04、初デートランチ
衆人環視でのランチ、こんなにも苦痛とは思いませんでした。私は普段はほとんど出歩きません。
彼と比べるともちろん私の容姿は人並みなので、周りに溶け込むのを得意としております。私は兄と母似で貴族の中ではかなりの平々凡々の部類の顔です。眼鏡をかけるとさらに野暮ったいスタイルになります。メイドのドリーは私の髪がふわふわなのに艷やかな琥珀色といつも褒めてくださいますが、それくらいでしょうか。今日は初デートということで眼鏡を外されました。ちょっとはマシになったかしら。

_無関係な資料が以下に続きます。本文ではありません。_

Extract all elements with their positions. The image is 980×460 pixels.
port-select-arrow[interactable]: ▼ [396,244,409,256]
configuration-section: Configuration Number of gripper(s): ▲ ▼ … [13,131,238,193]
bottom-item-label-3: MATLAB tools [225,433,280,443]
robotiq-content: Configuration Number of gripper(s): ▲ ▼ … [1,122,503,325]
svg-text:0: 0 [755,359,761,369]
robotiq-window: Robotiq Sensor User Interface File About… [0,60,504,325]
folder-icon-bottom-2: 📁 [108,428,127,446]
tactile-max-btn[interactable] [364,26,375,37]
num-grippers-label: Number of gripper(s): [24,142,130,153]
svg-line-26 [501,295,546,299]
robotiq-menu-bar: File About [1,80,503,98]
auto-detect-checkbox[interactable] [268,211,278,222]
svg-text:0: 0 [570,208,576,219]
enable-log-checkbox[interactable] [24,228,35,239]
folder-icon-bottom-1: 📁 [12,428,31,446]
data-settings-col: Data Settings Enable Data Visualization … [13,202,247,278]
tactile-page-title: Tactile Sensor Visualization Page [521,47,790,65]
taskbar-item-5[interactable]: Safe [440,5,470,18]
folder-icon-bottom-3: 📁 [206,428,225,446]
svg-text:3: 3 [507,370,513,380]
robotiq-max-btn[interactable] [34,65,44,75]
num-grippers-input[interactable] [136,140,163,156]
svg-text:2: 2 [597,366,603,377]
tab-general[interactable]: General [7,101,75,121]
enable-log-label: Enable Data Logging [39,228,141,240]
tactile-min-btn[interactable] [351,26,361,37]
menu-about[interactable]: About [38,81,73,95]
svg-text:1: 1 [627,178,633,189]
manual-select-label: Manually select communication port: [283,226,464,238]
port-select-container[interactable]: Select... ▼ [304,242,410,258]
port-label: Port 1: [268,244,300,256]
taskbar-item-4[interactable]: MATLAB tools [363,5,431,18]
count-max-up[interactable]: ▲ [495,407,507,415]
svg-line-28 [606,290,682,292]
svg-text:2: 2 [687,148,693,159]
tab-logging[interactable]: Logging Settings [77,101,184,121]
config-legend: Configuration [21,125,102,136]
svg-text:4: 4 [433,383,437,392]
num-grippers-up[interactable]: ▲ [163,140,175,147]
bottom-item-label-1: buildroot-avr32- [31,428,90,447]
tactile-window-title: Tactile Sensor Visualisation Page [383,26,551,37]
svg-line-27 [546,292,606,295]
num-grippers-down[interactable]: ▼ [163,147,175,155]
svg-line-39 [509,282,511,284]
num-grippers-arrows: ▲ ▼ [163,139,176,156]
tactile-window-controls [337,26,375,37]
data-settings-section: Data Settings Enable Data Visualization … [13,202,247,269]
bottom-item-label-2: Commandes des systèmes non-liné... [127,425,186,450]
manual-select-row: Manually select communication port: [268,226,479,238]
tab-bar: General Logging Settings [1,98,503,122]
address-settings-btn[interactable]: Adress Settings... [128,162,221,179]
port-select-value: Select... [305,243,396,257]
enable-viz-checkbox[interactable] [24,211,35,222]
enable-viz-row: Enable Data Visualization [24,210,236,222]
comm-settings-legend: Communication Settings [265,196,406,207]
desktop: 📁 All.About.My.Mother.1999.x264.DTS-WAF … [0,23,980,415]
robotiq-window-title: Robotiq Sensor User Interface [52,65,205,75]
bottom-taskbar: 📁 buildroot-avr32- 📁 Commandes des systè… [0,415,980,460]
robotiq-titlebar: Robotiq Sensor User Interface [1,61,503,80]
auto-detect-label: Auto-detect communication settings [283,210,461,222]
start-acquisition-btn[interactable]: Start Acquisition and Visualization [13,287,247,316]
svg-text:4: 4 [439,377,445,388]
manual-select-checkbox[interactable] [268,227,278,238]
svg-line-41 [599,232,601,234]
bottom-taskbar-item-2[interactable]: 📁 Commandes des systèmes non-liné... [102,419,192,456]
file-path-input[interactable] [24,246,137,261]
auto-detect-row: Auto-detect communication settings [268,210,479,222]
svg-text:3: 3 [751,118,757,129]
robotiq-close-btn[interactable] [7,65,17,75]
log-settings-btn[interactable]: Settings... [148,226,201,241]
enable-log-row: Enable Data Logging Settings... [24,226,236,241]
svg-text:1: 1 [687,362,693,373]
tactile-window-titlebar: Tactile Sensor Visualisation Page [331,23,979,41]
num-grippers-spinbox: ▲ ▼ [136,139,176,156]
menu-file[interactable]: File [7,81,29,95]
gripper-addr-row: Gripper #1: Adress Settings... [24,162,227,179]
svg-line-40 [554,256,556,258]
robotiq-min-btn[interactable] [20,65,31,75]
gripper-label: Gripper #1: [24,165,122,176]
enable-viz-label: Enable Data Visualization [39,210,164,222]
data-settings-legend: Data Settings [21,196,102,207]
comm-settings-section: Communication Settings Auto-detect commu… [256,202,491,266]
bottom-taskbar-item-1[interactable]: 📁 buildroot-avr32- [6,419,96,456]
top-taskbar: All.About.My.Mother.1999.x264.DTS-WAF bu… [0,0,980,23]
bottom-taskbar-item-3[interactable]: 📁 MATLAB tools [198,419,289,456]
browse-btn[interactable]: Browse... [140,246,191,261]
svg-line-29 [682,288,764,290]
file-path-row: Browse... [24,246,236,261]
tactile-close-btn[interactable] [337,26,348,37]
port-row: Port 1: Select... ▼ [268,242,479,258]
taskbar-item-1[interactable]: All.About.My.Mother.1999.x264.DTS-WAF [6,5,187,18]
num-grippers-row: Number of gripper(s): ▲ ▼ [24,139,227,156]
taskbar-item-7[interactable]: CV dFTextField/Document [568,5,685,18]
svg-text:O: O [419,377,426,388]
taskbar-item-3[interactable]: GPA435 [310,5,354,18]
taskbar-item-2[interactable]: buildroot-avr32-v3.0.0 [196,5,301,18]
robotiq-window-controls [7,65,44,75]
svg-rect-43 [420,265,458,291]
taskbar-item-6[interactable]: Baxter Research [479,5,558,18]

一方で結婚したい男の五本の指に入る美形の持ち主、二つ名が付くほどの有名な彼は銀髪をさらりとかきあげて
「昼になると汗ばむ季節になりましたね」
と涼し気に声をかけてきます。流し目にさらされた側にいた女性陣が悲鳴、立ちくらみもありざわついております。私はちょうど反対側におりましたので攻撃は避けられました。
一緒にいるだけでこんなに見られているなんて。
席につくと2つほど離れたテーブルから明らかに私達を見ているご令嬢グループがありました。女子ランチですね。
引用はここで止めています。